◆ **Work to complete**
What number of lines in the material contain the word "строительства"? Give that number alone.

◆ **Entries provided**
────────────────

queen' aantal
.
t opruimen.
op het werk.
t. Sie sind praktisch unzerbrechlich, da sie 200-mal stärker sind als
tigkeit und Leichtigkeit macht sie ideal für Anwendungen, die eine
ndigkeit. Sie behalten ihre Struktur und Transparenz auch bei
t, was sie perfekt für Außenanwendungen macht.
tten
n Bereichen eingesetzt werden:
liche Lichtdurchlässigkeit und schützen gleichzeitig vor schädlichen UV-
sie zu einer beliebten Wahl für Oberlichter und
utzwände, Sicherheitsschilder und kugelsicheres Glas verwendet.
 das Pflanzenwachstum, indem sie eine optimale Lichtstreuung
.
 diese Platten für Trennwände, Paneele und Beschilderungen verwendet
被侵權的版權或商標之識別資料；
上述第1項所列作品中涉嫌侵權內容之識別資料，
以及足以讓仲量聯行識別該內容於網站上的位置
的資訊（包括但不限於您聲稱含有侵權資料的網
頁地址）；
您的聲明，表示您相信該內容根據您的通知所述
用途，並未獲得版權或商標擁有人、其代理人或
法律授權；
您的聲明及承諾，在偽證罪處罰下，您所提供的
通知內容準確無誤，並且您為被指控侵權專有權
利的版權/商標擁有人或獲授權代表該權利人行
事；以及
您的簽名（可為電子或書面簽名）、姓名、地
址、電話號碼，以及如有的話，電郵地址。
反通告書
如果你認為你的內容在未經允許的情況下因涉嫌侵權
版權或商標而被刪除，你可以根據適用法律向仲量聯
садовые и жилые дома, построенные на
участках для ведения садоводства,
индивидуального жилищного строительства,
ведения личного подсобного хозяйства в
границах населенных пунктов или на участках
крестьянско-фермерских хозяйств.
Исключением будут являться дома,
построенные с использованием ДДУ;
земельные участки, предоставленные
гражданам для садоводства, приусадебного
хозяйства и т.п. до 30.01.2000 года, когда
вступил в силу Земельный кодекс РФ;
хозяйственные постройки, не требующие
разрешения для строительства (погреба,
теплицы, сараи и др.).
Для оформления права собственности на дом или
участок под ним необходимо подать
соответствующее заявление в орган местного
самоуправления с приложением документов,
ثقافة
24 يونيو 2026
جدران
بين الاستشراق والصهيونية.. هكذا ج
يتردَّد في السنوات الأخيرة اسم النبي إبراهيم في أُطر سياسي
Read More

────────────────

◆ **Output for this task**
2